Second cybersecurity bill may be needed in Ohio to protect against other breaches

The Ohio Personal Privacy Act introduced last week designed to protect Ohioans would not have prevented the cyberattack against the Butler County Sheriff’s dispatch center.

But Rep. Thomas Hall, R-Madison Twp., said while House Bill 376 doesn’t address the December attack on the dispatch center, there should be “another bill in regards to just that.”

That attack, which impacted the county’s computer-aided dispatch (CAD) system, came from overseas, said Butler County Sheriff Richard K. Jones. The sheriff’s office insurance company conducted the investigation.

“All we were told was it was from a foreign country,” said the sheriff. “We believe it was from Russia.”

The attack against the Sheriff’s Office highlights the importance of what House Bill 376 would do for private citizens in terms of cybersecurity.

“A person’s individual data is more exposed now more than ever,” said Lt. Gov. Jon Husted, who announced the bill on Tuesday with its joint sponsors, Hall and Rep. Rick Carfagna, R-Genoa Twp. “We continue to research as consumers online, use online services. Our digital exposure is only growing.”

This bill establishes what lawmakers refer to as “data rights” for Ohioans. It requires businesses ― primarily those with $25 million or more in gross revenue in Ohio, or businesses that control or process large amounts of data ― to follow specific data standards.

The bill, among other things, would also:

  • encourage businesses to adopt the National Institute of Standards and Technology Privacy Framework as a standard privacy policy.
  • outline obligations for businesses to follow, such as posting privacy notices and disclosing where data is being sold.
  • give the Ohio Attorney General exclusive authority to enforce the Ohio Privacy Protection Act, and no private right of action would exist. Complaints of alleged violations would be filed with the AG’s office.

The number of data breaches and exposures in the United States has increased 41 percent since 2015, according to a 2020 Data Breach Report authored by the Identity Theft Resource Center.

And though the number of breaches and exposures have declined since the record-setting year in 2017, they’re on the rise this year.

Credit: Alexis Larsen

Credit: Alexis Larsen

Through June, nearly 900 data breaches were publicly reported in the United States, impacting nearly 119 million people, according to the ITRC report. Breaches in the second quarter this year increased 38 percent from the first quarter, and if that rate continues they’ll exceed the nearly 1,700 in 2017. (This data does not include the 1 billion people exposed in data leaks from Facebook and LinkedIn).

James Lee, chief operating officer for ITRC, previously told the Journal-News they’ve known that downward trend would stop, but “we didn’t really expect to see was such as dramatic reversal that will take us from a five-year low to what looks to be an all-time high by the end of the year in just a matter of months.”

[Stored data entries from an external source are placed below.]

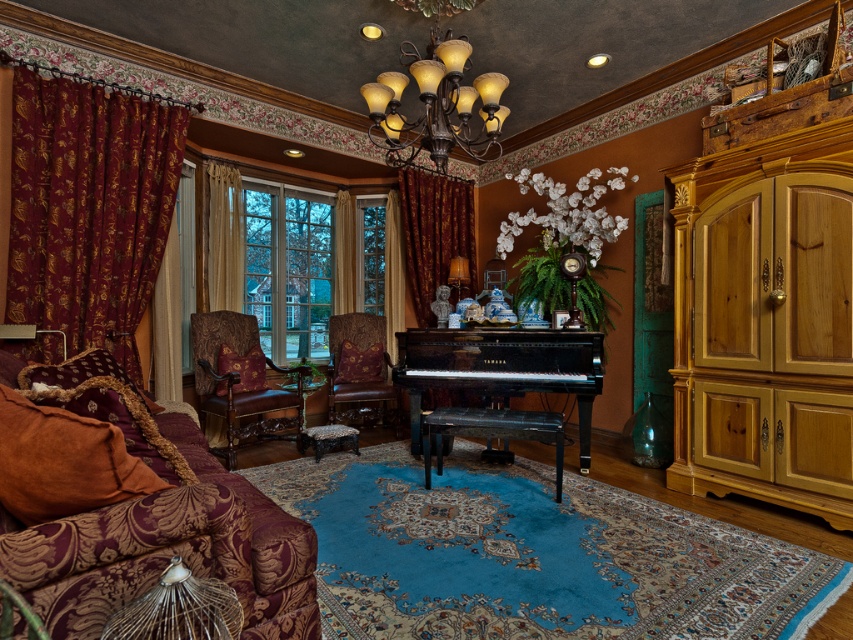 Question: Is the position of velvet burgundy couch at left less distant than that of leather armchair at center?

Choices:
 (A) no
 (B) yes

Answer: (B)

Question: Estimate the real-world distances between objects in this image. Which object is farther from the maroon silk curtains at left?

Choices:
 (A) velvet brown armchair at center
 (B) velvet burgundy curtain at center
 (C) leather armchair at center
 (D) light brown wood armoire at right

Answer: (D)

Question: Which of the following is the closest to the observer?

Choices:
 (A) leather armchair at center
 (B) maroon silk curtains at left
 (C) velvet burgundy curtain at left

Answer: (B)

Question: Can you confirm if velvet burgundy curtain at center is wider than leather armchair at center?

Choices:
 (A) yes
 (B) no

Answer: (A)

Question: Which object appears farthest from the camera in this image?

Choices:
 (A) velvet brown armchair at center
 (B) velvet burgundy curtain at center

Answer: (B)

Question: Can you confirm if bronze textured chandelier at upper center is bigger than velvet burgundy curtain at left?

Choices:
 (A) no
 (B) yes

Answer: (B)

The Ohio Personal Privacy Act has not yet been assigned a committee, but Hall said there have been internal discussions about it.

More than 20 states have introduced similar data privacy legislation, and Husted said this bill has been in development for the past two years. California and Virginia have enacted data privacy legislation.

“Data and personal information, f misused, mishandled or inadequately protected, could potentially result in identity theft, financial fraud and other problems which in turn puts the burden on consumers to sort out and in many instances pay for with both their time and treasure,” Husted said.